La Fille du New Jersey : Bonjour l’ennui
Qu’est-ce qui se passe avec Kevin Smith? Après ses portraits prometteurs de la génération slackers (Clerks, Mallrats, Chasing Amy), l’interprète de Silent Bob avait bifurqué du côté de la grosse comédie débile avec Dogme, réflexion infantile sur la religion, et le road movie burlesque Jay et Bob contre-attaquent. Au moment où il récidive avec La Fille du New Jersey, son œuvre la plus personnelle au dire même du réalisateur, on se demande si la paternité n’a pas embrouillé tout à fait l’esprit de celui qui s’annonçait comme un habile et mordant dialoguiste, tant cette bluette se révèle insipide.

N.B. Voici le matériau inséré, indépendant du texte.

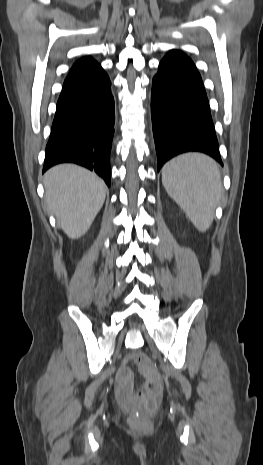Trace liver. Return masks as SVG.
Wrapping results in <instances>:
<instances>
[{"instance_id":"obj_1","label":"liver","mask_w":263,"mask_h":465,"mask_svg":"<svg viewBox=\"0 0 263 465\" xmlns=\"http://www.w3.org/2000/svg\"><path fill=\"white\" fill-rule=\"evenodd\" d=\"M45 198L59 227L69 238L78 239L90 228L102 208L107 187L95 173L73 165L61 164L44 176Z\"/></svg>"}]
</instances>
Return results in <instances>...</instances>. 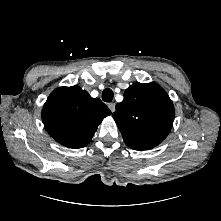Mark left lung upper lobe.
<instances>
[{
  "label": "left lung upper lobe",
  "mask_w": 221,
  "mask_h": 221,
  "mask_svg": "<svg viewBox=\"0 0 221 221\" xmlns=\"http://www.w3.org/2000/svg\"><path fill=\"white\" fill-rule=\"evenodd\" d=\"M127 146L147 150L160 144L169 134L174 106L168 94L156 83H134L112 114Z\"/></svg>",
  "instance_id": "obj_1"
}]
</instances>
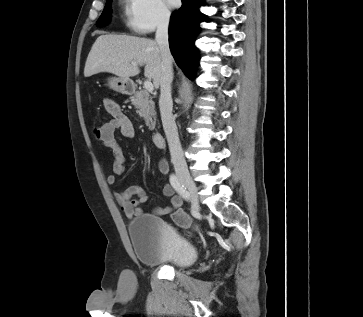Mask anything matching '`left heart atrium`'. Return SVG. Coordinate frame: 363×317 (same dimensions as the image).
Masks as SVG:
<instances>
[{"label":"left heart atrium","instance_id":"left-heart-atrium-1","mask_svg":"<svg viewBox=\"0 0 363 317\" xmlns=\"http://www.w3.org/2000/svg\"><path fill=\"white\" fill-rule=\"evenodd\" d=\"M171 6H176L178 4V0H168Z\"/></svg>","mask_w":363,"mask_h":317}]
</instances>
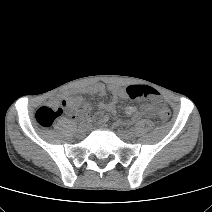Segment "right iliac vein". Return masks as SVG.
<instances>
[{"instance_id":"63e3f726","label":"right iliac vein","mask_w":212,"mask_h":212,"mask_svg":"<svg viewBox=\"0 0 212 212\" xmlns=\"http://www.w3.org/2000/svg\"><path fill=\"white\" fill-rule=\"evenodd\" d=\"M76 135H77V137L82 138L85 135V128H79V129H77Z\"/></svg>"}]
</instances>
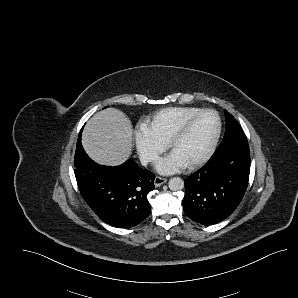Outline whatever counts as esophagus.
Wrapping results in <instances>:
<instances>
[{
    "label": "esophagus",
    "instance_id": "obj_1",
    "mask_svg": "<svg viewBox=\"0 0 298 298\" xmlns=\"http://www.w3.org/2000/svg\"><path fill=\"white\" fill-rule=\"evenodd\" d=\"M166 181H167V179L162 178L160 176H156L154 179V185L156 187H159V186L163 185L164 183H166Z\"/></svg>",
    "mask_w": 298,
    "mask_h": 298
}]
</instances>
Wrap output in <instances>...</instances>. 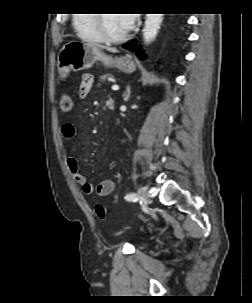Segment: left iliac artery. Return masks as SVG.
I'll return each instance as SVG.
<instances>
[{
	"label": "left iliac artery",
	"instance_id": "44dca946",
	"mask_svg": "<svg viewBox=\"0 0 252 303\" xmlns=\"http://www.w3.org/2000/svg\"><path fill=\"white\" fill-rule=\"evenodd\" d=\"M125 199L127 201L136 202L138 200V196L135 193H129L126 195Z\"/></svg>",
	"mask_w": 252,
	"mask_h": 303
}]
</instances>
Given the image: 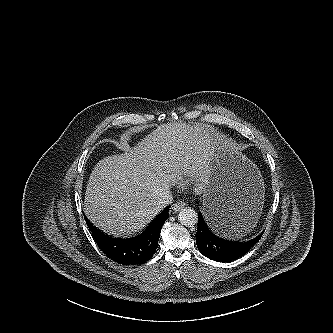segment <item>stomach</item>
I'll return each mask as SVG.
<instances>
[{
	"instance_id": "obj_1",
	"label": "stomach",
	"mask_w": 333,
	"mask_h": 333,
	"mask_svg": "<svg viewBox=\"0 0 333 333\" xmlns=\"http://www.w3.org/2000/svg\"><path fill=\"white\" fill-rule=\"evenodd\" d=\"M203 210L217 233L239 236L258 221L264 203V182L257 166L228 141L211 133Z\"/></svg>"
}]
</instances>
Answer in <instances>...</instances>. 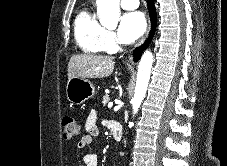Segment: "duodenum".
<instances>
[{
    "label": "duodenum",
    "mask_w": 227,
    "mask_h": 166,
    "mask_svg": "<svg viewBox=\"0 0 227 166\" xmlns=\"http://www.w3.org/2000/svg\"><path fill=\"white\" fill-rule=\"evenodd\" d=\"M110 128L114 139L117 141H120L123 134V129L121 124L117 120H112L110 122Z\"/></svg>",
    "instance_id": "duodenum-1"
}]
</instances>
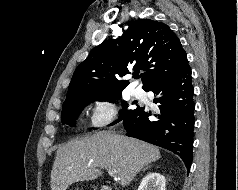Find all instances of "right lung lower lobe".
I'll return each instance as SVG.
<instances>
[{
  "label": "right lung lower lobe",
  "instance_id": "obj_1",
  "mask_svg": "<svg viewBox=\"0 0 238 190\" xmlns=\"http://www.w3.org/2000/svg\"><path fill=\"white\" fill-rule=\"evenodd\" d=\"M146 91L154 92L159 103L156 119L144 107L138 108L123 119V126L130 136L168 149L181 157L187 170L193 159L194 88L191 69L187 60L171 76L155 83Z\"/></svg>",
  "mask_w": 238,
  "mask_h": 190
}]
</instances>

Inspiré par l’amour qu’il voue à sa femme et à sa fille, Smith a donc pondu cette comédie sentimentale débutant sur une note tragique. Au sommet de sa carrière dans l’industrie du disque, Ollie Trinké (Ben Affleck) s’éprend d’une éditrice (Jennifer Lopez) avec qui il aura une charmante fillette. Ah non! Pas l’infernal duo Bennifer! Pitié, ne nous refaites plus le coup du lamentable Gigli! Heureusement pour nous tous, l’exécrable J-Lo nous fait la grâce de rendre l’âme à la suite d’une scène d’accouchement, laquelle est sans doute la moins crédible ayant été vue au cinéma. Jamais un quart d’heure n’aura paru aussi long.
Ébranlé, le pauvre Ollie aura de la difficulté à conjuguer paternité et travail. Ayant perdu son emploi après une bourde monumentale, il quitte New York et s’installe chez son père (George Carlin, qui attend vainement de se mettre en bouche quelques répliques savoureuses) dans une banlieue du New Jersey. Sept ans passent pour nous présenter Gertie (Raquel Castro, assez naturelle et pas trop gnangnan), devenue une jeune fille délurée, et pour faire entrer en scène une Liv Tyler convaincante en commis de vidéoclub à la libido bien assumée. Une fois tous ces éléments installés, le réalisateur-scénariste se met sur le pilote automatique et livre une suite de scènes toutes plus prévisibles les unes que les autres.
Et le beau Ben dans tout ça? Il prouve une fois de plus que l’habit ne fait pas le moine: qu’il revête le costume moulant de Daredevil, emprunte les ailes d’un ange rebelle ou parade en Armani, le coscénariste du Destin de Will Hunting n’arrive jamais à nous faire croire à une quelconque émotion. Aussi pénible qu’un mal de tête tenace.